Measurement invariance within and between individuals: a distinct problem in testing the equivalence of intra- and inter-individual model structures.

Abstract

We address the question of equivalence between modeling results obtained on intra-individual and inter-individual levels of psychometric analysis. Our focus is on the concept of measurement invariance and the role it may play in this context. We discuss this in general against the background of the latent variable paradigm, complemented by an operational demonstration in terms of a linear state-space model, i.e., a time series model with latent variables. Implemented in a multiple-occasion and multiple-subject setting, the model simultaneously accounts for intra-individual and inter-individual differences.
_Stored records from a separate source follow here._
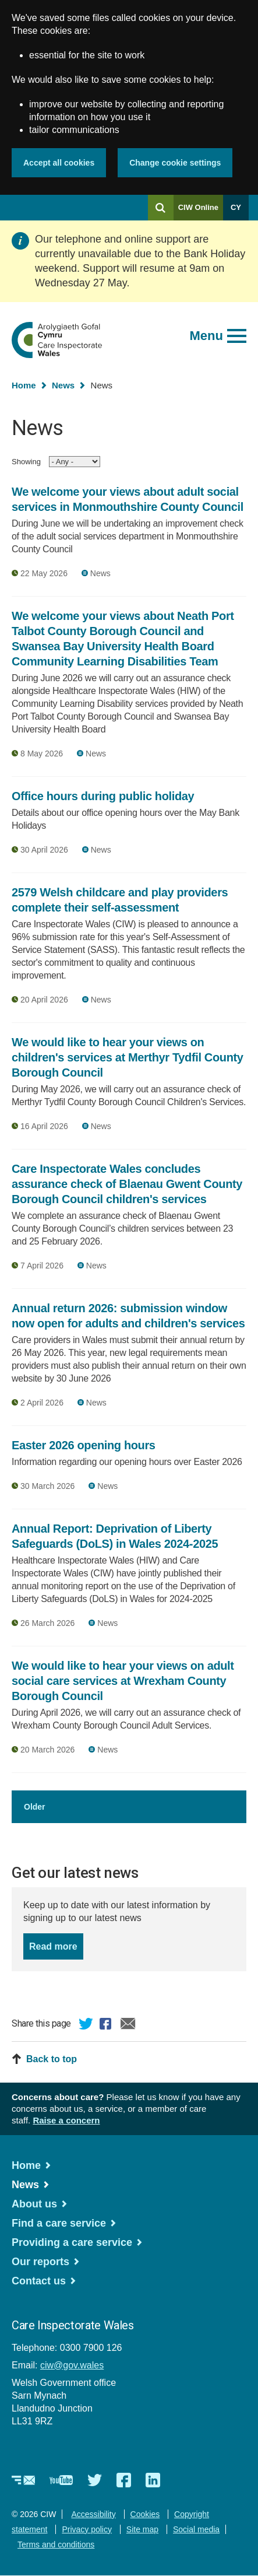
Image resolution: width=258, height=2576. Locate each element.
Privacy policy (87, 2529)
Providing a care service (72, 2242)
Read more (56, 1945)
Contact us (39, 2281)
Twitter (86, 2025)
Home (24, 385)
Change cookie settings (175, 162)
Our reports (40, 2261)
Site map (142, 2529)
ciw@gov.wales (72, 2365)
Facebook (107, 2025)
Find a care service (59, 2223)
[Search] (161, 207)
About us (34, 2204)
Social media (196, 2529)
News (63, 385)
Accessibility (93, 2514)
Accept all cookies (58, 162)
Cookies (145, 2514)
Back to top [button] (51, 2059)
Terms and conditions (55, 2544)
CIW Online (198, 211)
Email (128, 2025)
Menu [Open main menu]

We consider the conditions—in terms of invariance constraints—under which modeling results are generalizable (a) over time within subjects, (b) over subjects within occasions, and (c) over time and subjects simultaneously thus implying an equivalence-relationship between both dimensions. Since we distinguish the measurement model from the structural model governing relations between the latent variables of interest, we decompose the invariance constraints into those that involve structural parameters and those that involve measurement parameters and relate to measurement invariance. Within the resulting taxonomy of models, we show that, under the condition of measurement invariance over time and subjects, there exists a form of structural equivalence between levels of analysis that is distinct from full structural equivalence, i.e., ergodicity. We demonstrate how measurement invariance between and within subjects can be tested in the context of high-frequency repeated measures in personality research. Finally, we relate problems of measurement variance to problems of non-ergodicity as currently discussed and approached in the literature.